I have noticed something of a pattern when it comes to the war in Afghanistan; whenever there is a PR crisis brewing for the war it always seems that there is some shiny new offensive that takes place. It is like something from Geroge Orwell’s 1984; to convince the people progress is being made we have to sit through this charade. Invariably, sources say this goes well although thanks to the ‘War Logs’ we can say with confidence these sources cannot be properly trusted. Although there is a strong element of recklessness in how these logs were released; it seem, for example, names of people in sensitive positions were not properly expunged, it is perfectly correct that the public be informed of what is really going on. The public and the people deserve to know what is being done in their name and the only way a proper debate can be had on this issue is if they know the facts.

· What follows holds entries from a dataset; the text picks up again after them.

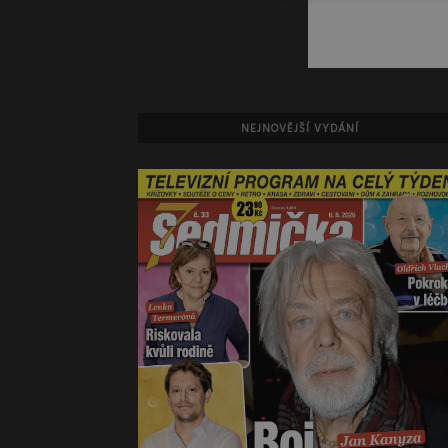
NEJNOVĚJŠÍ VYDÁNÍ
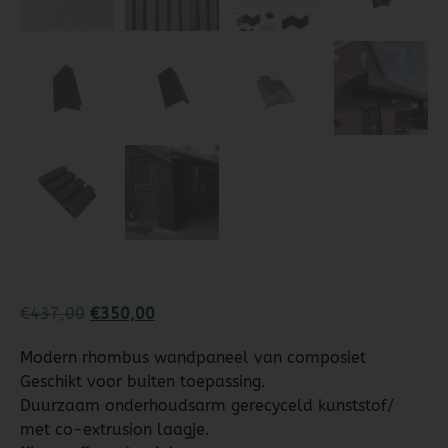
€
437,00
€
350,00
Modern rhombus wandpaneel van composiet
Geschikt voor buiten toepassing.
Duurzaam onderhoudsarm gerecyceld kunststof/
met co-extrusion laagje.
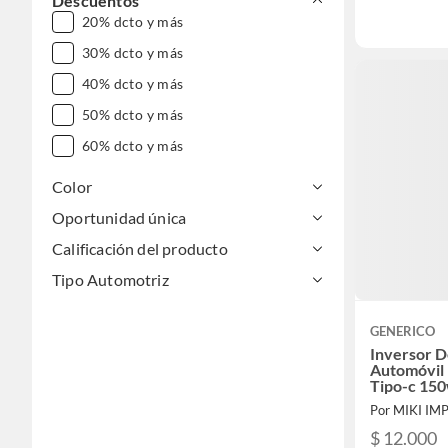
Descuentos
20% dcto y más
30% dcto y más
40% dcto y más
50% dcto y más
60% dcto y más
Color
Oportunidad única
Calificación del producto
Tipo Automotriz
GENERICO
Inversor D
Automóvil 
Tipo-c 15
Por MIKI IM
$ 12.000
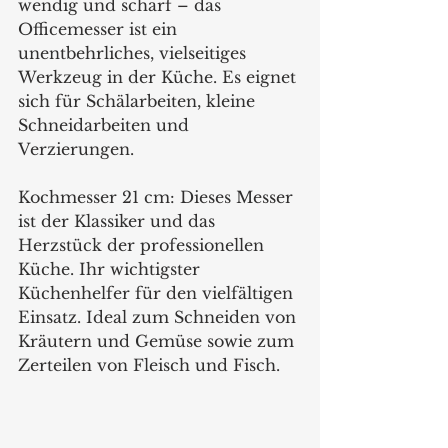
wendig und scharf – das 
Officemesser ist ein 
unentbehrliches, vielseitiges 
Werkzeug in der Küche. Es eignet 
sich für Schälarbeiten, kleine 
Schneidarbeiten und 
Verzierungen.
Kochmesser 21 cm: Dieses Messer 
ist der Klassiker und das 
Herzstück der professionellen 
Küche. Ihr wichtigster 
Küchenhelfer für den vielfältigen 
Einsatz. Ideal zum Schneiden von 
Kräutern und Gemüse sowie zum 
Zerteilen von Fleisch und Fisch.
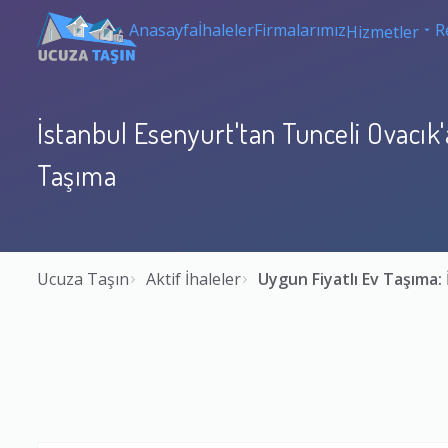
Anasayfa
İhaleler
Firmalarımız
R
Hizmetler
İstanbul Esenyurt'tan Tunceli Ovacık'
Taşıma
Ucuza Taşın
Aktif İhaleler
Uygun Fiyatlı Ev Taşıma:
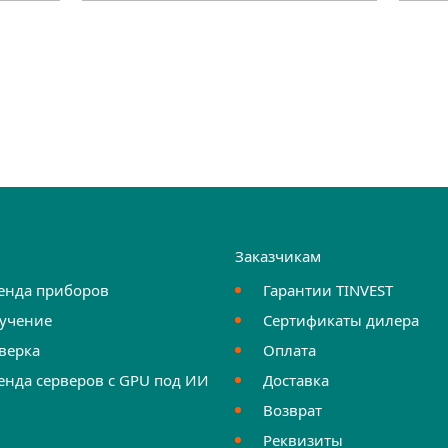
и
Заказчикам
енда приборов
Гарантии TINVEST
учение
Сертификаты дилера
верка
Оплата
енда серверов с GPU под ИИ
Доставка
Возврат
Реквизиты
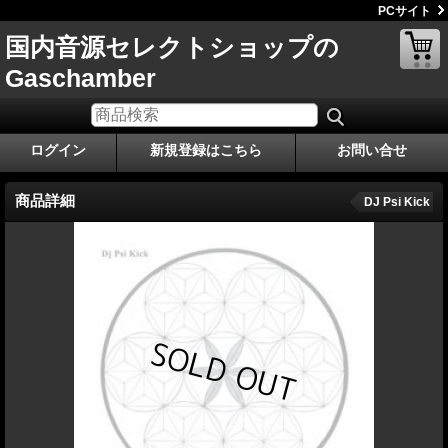
PCサイト
国内音源セレクトショップの
Gaschamber
ログイン
新規登録はこちら
お問い合せ
商品詳細
DJ Psi Kick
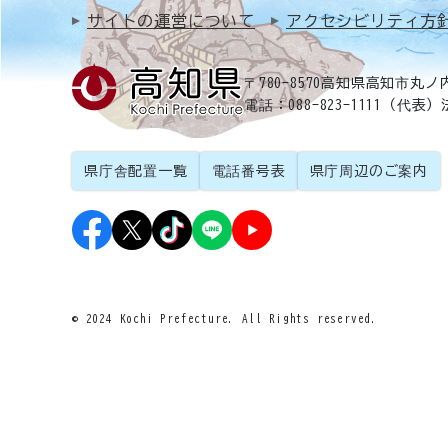
サイトの運営について
アクセシビリティ方
〒780-8570
高知県高知市丸ノ内
電話：088-823-1111（代表）
県庁舎配置一覧
電話番号表
県庁周辺のご案内
© 2024 Kochi Prefecture. All Rights reserved.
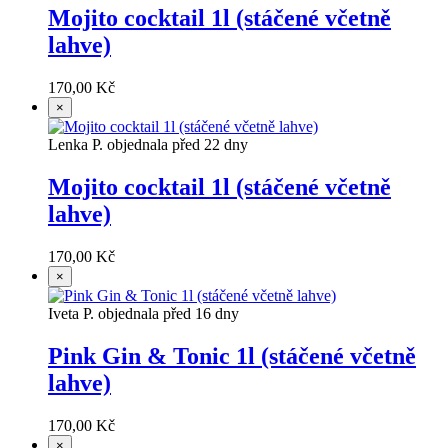
Mojito cocktail 1l (stáčené včetně
lahve)
170,00 Kč
×
Lenka P. objednala před 22 dny
Mojito cocktail 1l (stáčené včetně
lahve)
170,00 Kč
×
Iveta P. objednala před 16 dny
Pink Gin & Tonic 1l (stáčené včetně
lahve)
170,00 Kč
×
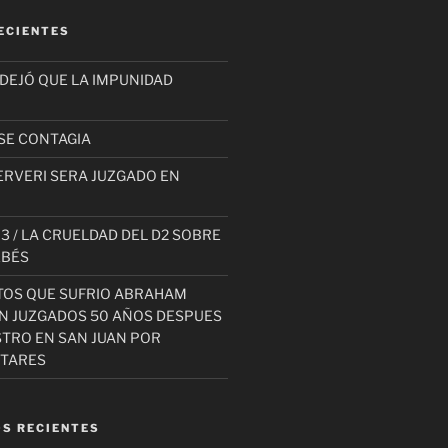
ECIENTES
 DEJÓ QUE LA IMPUNIDAD
SE CONTAGIA
ERVERI SERA JUZGADO EN
3 / LA CRUELDAD DEL D2 SOBRE
EBÉS
TOS QUE SUFRIO ABRAHAM
AN JUZGADOS 50 AÑOS DESPUES
STRO EN SAN JUAN POR
ITARES
S RECIENTES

The ‘War Logs’ themselves will probably not surprise critics of the war; it confirms alot of prejudices, civilian casualties are high and the problems caused by the Taliban and Al-Quaeda, far from being solved, are being exported with potentially dangerous consequences across the border to Pakistan. Pakistan itself is meanwhile ‘playing both sides’; helping the West while elements with the fabric of its intelligence services help the enemy mainly, it is to be assumed, due to a feeling of religious/ideological kinship. David Cameron was therefore in some senses right to criticise Pakistan however, the manner of his comments made as they were in India are not likely to embolden or strengthen those elements in Pakistan on our side. In fact, Cameron’s boldness while being ‘refreshing’ in some ways is also clearly opportunistic and that is indeed reckless. He will have strengthened elements within the ISI who see Pakistan’s interests as being best served by continued support of the Taliban et el.
The ‘war effort’ also has other problems – today the Dutch contingent withdrew from the central province of Uruzgan. No amount of grand standing and new offensives can conceal the fact that the coalition forces are becoming much more thinly spread. You would think this would give the Taliban plenty of scope to relocate and even if it doesn’t it will take resources away from other areas and will allow them opportunities for strategic advance. This war can’t be won militarily and its increasingly clear that the military operation is an actual barrier to peace a settlement – albeit a costly one in terms of lives. Leaks like the ‘War Log’s’ are made necessary by the failure of leadership from all the main political parties on this issue. None of them have displayed the moral courage to do what is necessary both for the safety of this country and its troops that is withdraw them now – not at some indeterminate time in the future. Enough lives have been spent, both British and Afghani, for next to no return.